Не знаю, сколько времени прошло с тех пор, как я приехал в Осокино. Дни шли, шли, я спутался, да и не хотел считать. Знаю только, что сено давно скосили, что рожь пожелтела, пригнулась к земле да частые ветры стали рябить порою воду широкого озера. Но теперь оно лежало недвижно, как спящее. Небеса бледнели. На горизонте, с востока, толпились тихие и круглые облака и медленно и неуловимо вытягивались, меняя цвета.
– Аделаида Васильевна, – обратился я к старшей сестре, которая молчала и весь день казалась мне печальной. – Вы задумались? А угадайте, о чем я думаю. Я думаю, что ведь я даже не знаю, какое сегодня число, месяц, сколько времени я у вас…
Аделаида засмеялась и замахала руками.
– Да зачем вам это, м-сье Жорж? Мы давно так живем. Дни недели знаем, в церкви звонят в воскресенье – а числа – зачем нам? Общенья с соседями не имеем, даже деревень нет близко. Наши люди, когда нужно, ездят в город – а нам ничего в городе не нужно. Жизненные припасы у нас свои. Библиотека есть, инструмент… Внешним хозяйством у меня занимается управитель, живет далеко, а когда приезжает – все хочет мне какие-то счеты… Но я не желаю. Бог с ним. Что это возиться самой? Нет, раз мы решили отказаться от общества – то уже этого не переменим. Зима, весна, лето… Потом опять зима… Хорошо жить в глуши, добровольно покинуть суету и дрязги света…
– Да и нельзя уследить за днями, – проговорил я. – Они все так похожи. Как бы один день.
Адель улыбнулась и покачала белоснежной головкой.
– Похожи? Да, пожалуй, похожи. Вон, видите, те облака, светлые такие, за лугом? Очень они похожи и на вчерашние, и на завтрашние, и на многие еще облака, которые были и будут. Все как бы одни облака. А между тем они и не вчерашние, и не завтрашние, и все разные. Так и дни у людей должны быть все и разные – и все всегда одинакие, что теперь, что тогда, и вечно до окончания мира…

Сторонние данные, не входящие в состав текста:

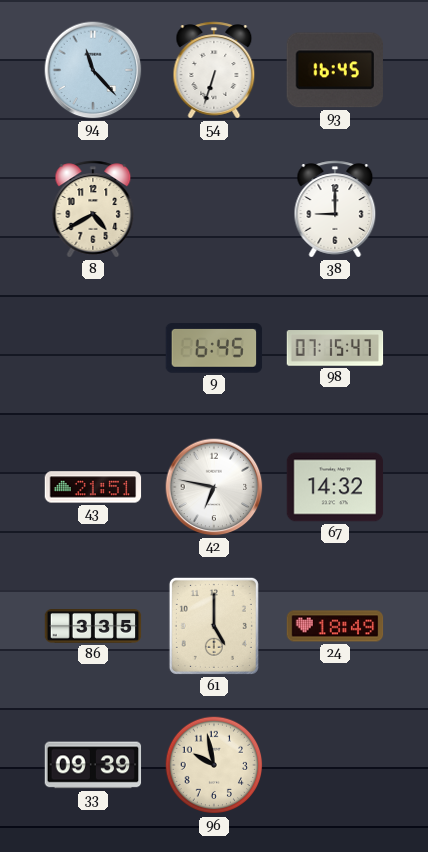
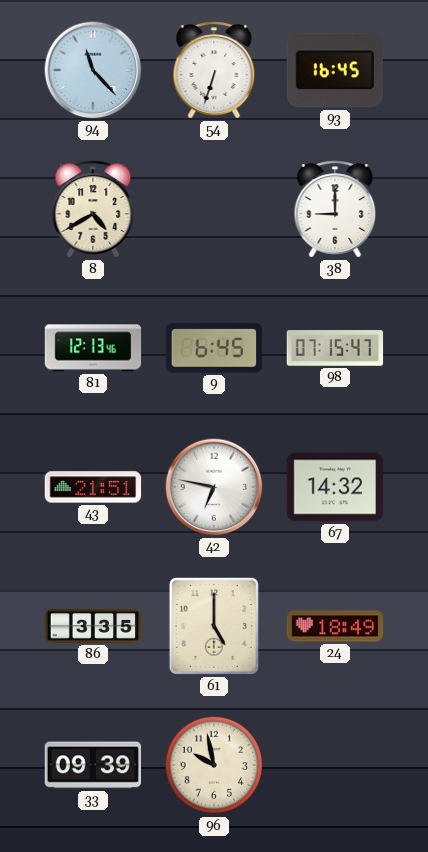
81: none -> 12:13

Я с изумлением взглянул на Аделаиду. В первый раз она говорила со мной так, серьезно до печали. Я перевел глаза на Полину. Она все время сидела молча, опустив ресницы. Выражение ее милого лица показалось мне изменившимся, обеспокоенным и жалким. Последнее время мы почти постоянно были вместе. Гуляли, читали, говорили. Я любил говорить с ней. Что-то простое, почти детское, иногда лукавое, иногда загадочное было в ее разговоре. Мне все казалось, что я читаю книгу, где буква «т» еще напечатана в три палочки – и сам становлюсь героем из этой книги. Кроме того, она отвлекала от меня печальные мысли: копия с портрета решительно не ладилась. Иногда я сам удивлялся себе: неужели я мог надеяться, что повторю «ее»? Ведь она одна…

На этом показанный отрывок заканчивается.